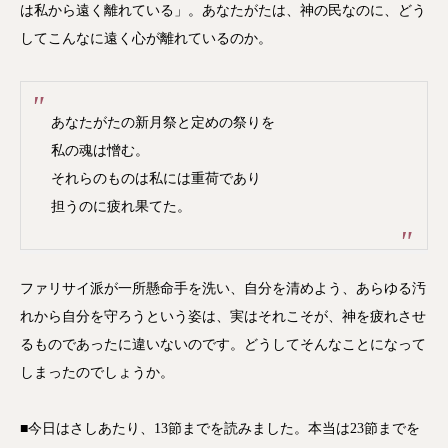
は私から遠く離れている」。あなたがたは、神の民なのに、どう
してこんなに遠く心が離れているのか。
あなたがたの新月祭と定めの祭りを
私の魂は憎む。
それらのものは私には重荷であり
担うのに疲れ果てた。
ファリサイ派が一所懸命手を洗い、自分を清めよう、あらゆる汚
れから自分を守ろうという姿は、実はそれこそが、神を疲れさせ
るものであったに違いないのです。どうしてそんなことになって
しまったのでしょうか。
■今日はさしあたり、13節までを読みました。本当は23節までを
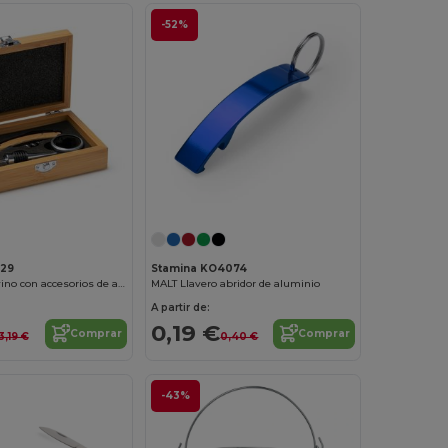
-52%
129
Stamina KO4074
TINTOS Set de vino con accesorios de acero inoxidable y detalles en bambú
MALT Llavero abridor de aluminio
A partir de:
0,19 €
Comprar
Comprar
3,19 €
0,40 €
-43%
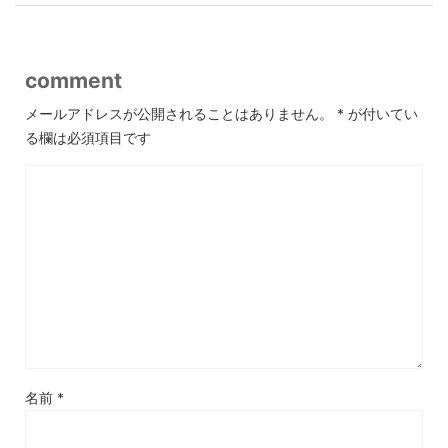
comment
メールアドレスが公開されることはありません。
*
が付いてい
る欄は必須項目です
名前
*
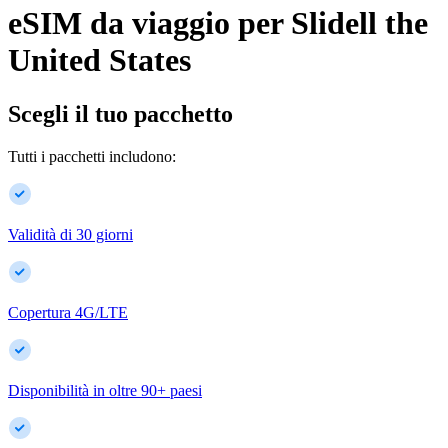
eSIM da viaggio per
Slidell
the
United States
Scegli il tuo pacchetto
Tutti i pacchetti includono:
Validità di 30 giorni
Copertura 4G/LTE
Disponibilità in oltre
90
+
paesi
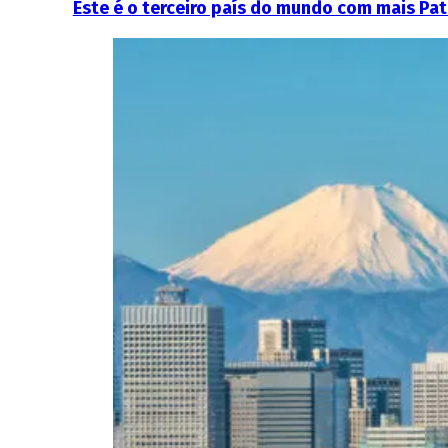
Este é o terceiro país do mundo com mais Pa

# # # #

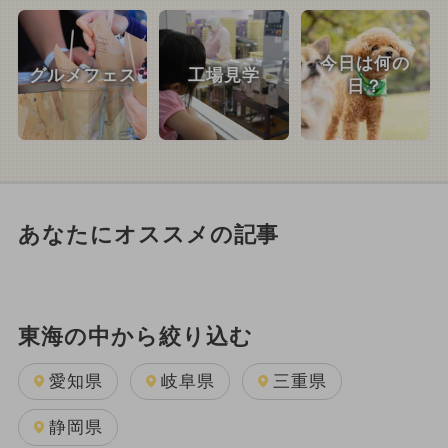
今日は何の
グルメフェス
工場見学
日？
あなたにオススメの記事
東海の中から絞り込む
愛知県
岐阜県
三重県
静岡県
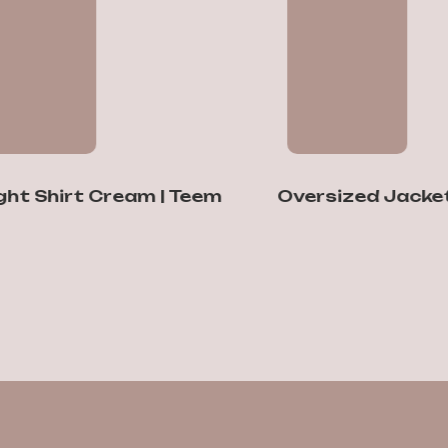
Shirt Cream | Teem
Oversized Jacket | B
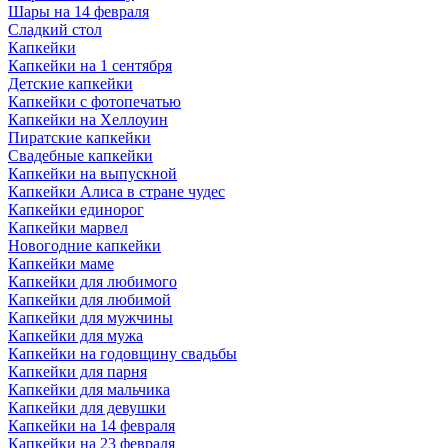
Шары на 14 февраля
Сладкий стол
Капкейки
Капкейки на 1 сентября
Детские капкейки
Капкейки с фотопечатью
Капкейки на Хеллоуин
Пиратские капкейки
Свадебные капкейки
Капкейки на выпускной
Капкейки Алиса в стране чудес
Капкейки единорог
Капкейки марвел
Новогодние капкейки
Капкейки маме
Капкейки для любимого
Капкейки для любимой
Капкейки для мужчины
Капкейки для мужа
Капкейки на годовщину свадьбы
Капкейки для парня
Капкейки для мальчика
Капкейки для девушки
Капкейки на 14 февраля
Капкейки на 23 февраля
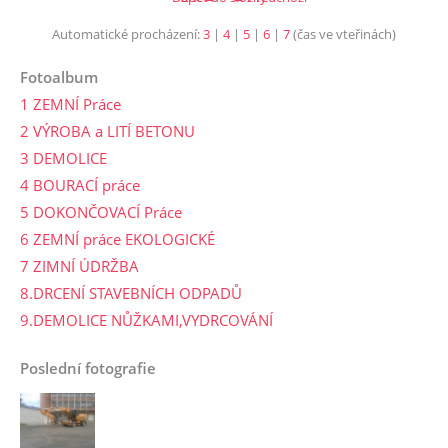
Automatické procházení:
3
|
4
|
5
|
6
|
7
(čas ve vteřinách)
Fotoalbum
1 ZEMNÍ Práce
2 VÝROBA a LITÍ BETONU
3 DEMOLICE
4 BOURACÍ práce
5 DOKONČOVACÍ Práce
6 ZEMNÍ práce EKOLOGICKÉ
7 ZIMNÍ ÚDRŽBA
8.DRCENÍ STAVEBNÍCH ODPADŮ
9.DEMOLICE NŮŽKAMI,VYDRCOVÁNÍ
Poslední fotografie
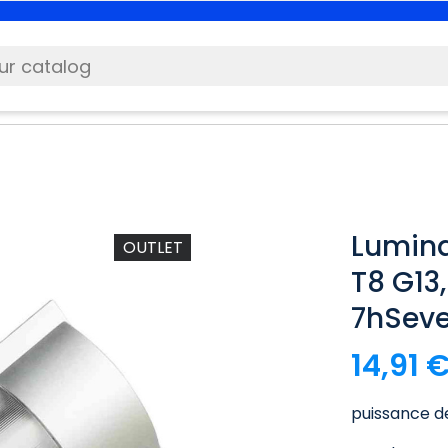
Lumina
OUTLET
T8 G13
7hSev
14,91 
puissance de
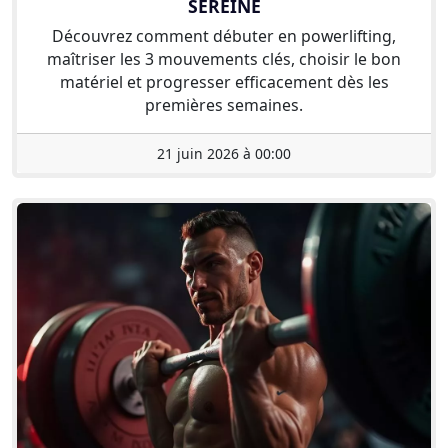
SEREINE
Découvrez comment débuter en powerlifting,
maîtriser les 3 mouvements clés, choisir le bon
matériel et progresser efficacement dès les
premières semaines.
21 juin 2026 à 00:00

# # # #

* TASK DESCRIPTION: From the records above, write out exactly the lines that begin at the line with "4 BOURACÍ práce" and end at the line with "21 juin 2026 à 00:00". Pictures must not appear in the output.

* TASK RESPONSE:
4 BOURACÍ práce
5 DOKONČOVACÍ Práce
6 ZEMNÍ práce EKOLOGICKÉ
7 ZIMNÍ ÚDRŽBA
8.DRCENÍ STAVEBNÍCH ODPADŮ
9.DEMOLICE NŮŽKAMI,VYDRCOVÁNÍ
Poslední fotografie
Lumina
OUTLET
T8 G13
7hSev
14,91 
puissance de
SEREINE
Découvrez comment débuter en powerlifting,
maîtriser les 3 mouvements clés, choisir le bon
matériel et progresser efficacement dès les
premières semaines.
21 juin 2026 à 00:00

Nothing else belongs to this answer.